Hello, I am a 35 year old femal recently diagnosed with a large 4cm length / 2.8cm trans /2.6cm AP complex nodule on my left lobe, right lobe looks normal on ultrasound. The mass was palpable on a routine exam. Results of the FNA as follows:
Microscopic Description: The aspirate is of adequate cellularity. Most of the diagnostic material is on the Diff Quik stained slides. There is abundant watery colloid in the background along with some foam cells. Multiple, loosely cohesive groups of follicular cells arranged in two dimensional sheets are present. Some of these have abundant, slightly granular cytoplasm suggesting early Hurthle cell change. Cytologic features of malignancy are not seen.
The ENT surgeon would like to remove the left lobe anyway and do a frozen section in the OR to determine if all should come out, siting the chance the FNA missed "the spot" and there is still a possibility of malignancy especially since the mass is so large.
My question is does this sound reasonable and should I just go for it, or should I seek the advice and services of an endo prior to surgery. Even if I do the surgery, will I need an endo to follow up with? I know that if the entire thyroid needs to be removed that will mean life long meds, but with half are chances good that I will not need medication? My current thyroid labs are:TSH=1.703(lab scale .35-5.5) T4=10 (4.5-12) T3Uptake=24 (24-39)Free Thyroxine=2.4 (1.2-4.9) Thanks for any advice and insight,I am wondering how long this has been growing since I am pretty sure my neck is palpated every year at my annual exam.

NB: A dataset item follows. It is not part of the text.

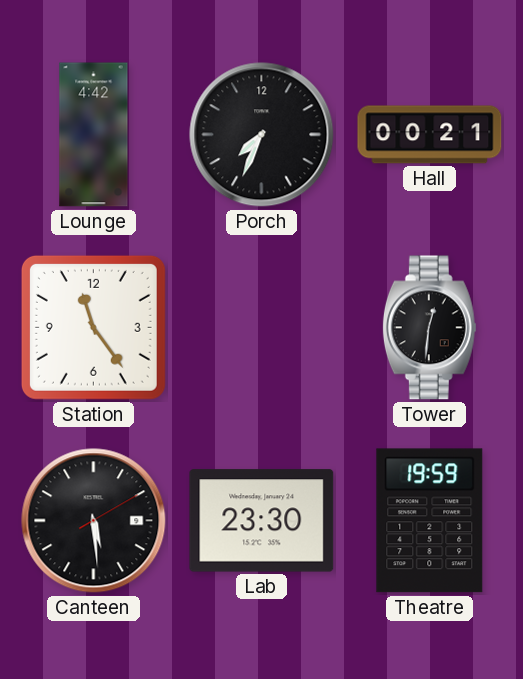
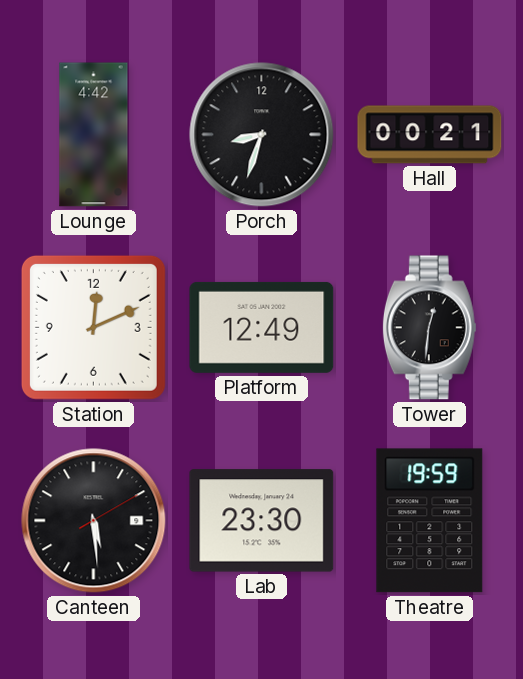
Porch: 7:34 -> 8:33
Station: 11:24 -> 12:11
Platform: none -> 12:49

I would see a thyroid specialist (endo). The mass is large, however Hurthle changes are not necessarily suspicious (many mis-understand this). Would check thyroid antibodies as Hashimotos can cause similar FNA pattern.
If the mass is bothering you (ie tightness, hoarseness, trouble swallowing), then surgery makes sense.

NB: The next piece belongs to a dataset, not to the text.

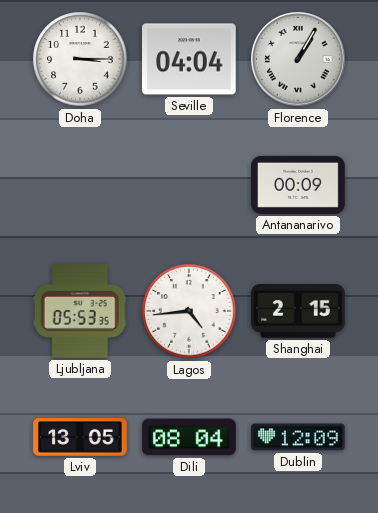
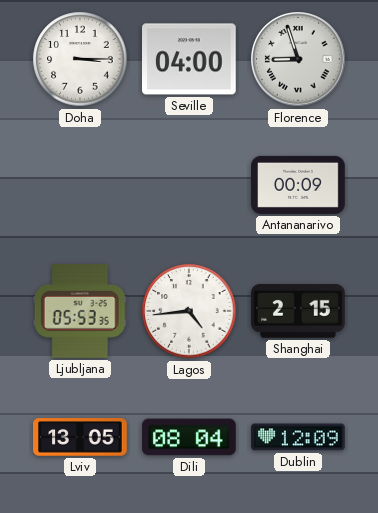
Seville: 04:04 -> 04:00
Florence: 1:05 -> 8:57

Frozen section is sometimes helpful to make a decision.
Most of these are benign, and doing surgery b/c the FNA may have "missed the spot" is not usually recommended. Instead, consider repeat FNA (as two negatives are sometimes better than one) and observe.

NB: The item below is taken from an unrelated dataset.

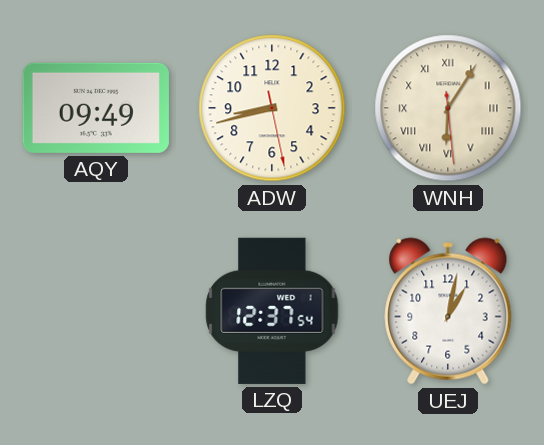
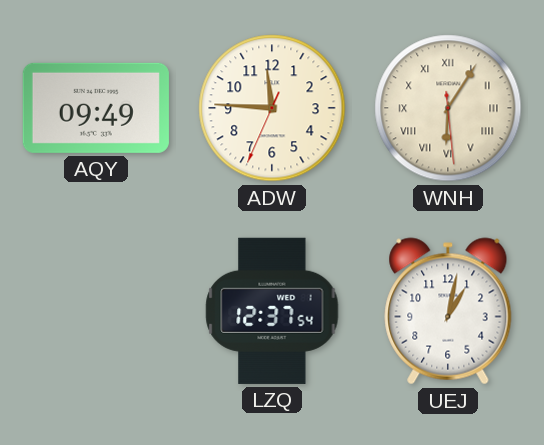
ADW: 8:42 -> 11:45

I read your post and remember that I had the same problem with my nodule. This always comes down to Murphy's Law. I listened to my doctor and had one lobe removed (for the same reason as you...lifetime meds, half a thyroid is better than no thyroid, etc.) and had to undergo the second surgery 30 days later since the pathology report showed that the left lobe showed evidence of malignancy and spread to the other lobe. I tried to talk my doctor into taking the whole thing out the first time and I let her sway me. However, personally, I'd rather take the pill for the rest of my life than go through the surgery twice or later in life have another problem. With my luck though, I would have stood my ground and the nodule would have been benign. It's a tough call. Good luck.
Total vs lobectomy is a tough decision -- usually based on presence of nodules on other lobe, suspicion for cancer and patient preference. If trying to avoid meds long-term, it may work well (unless your antibodies are positive).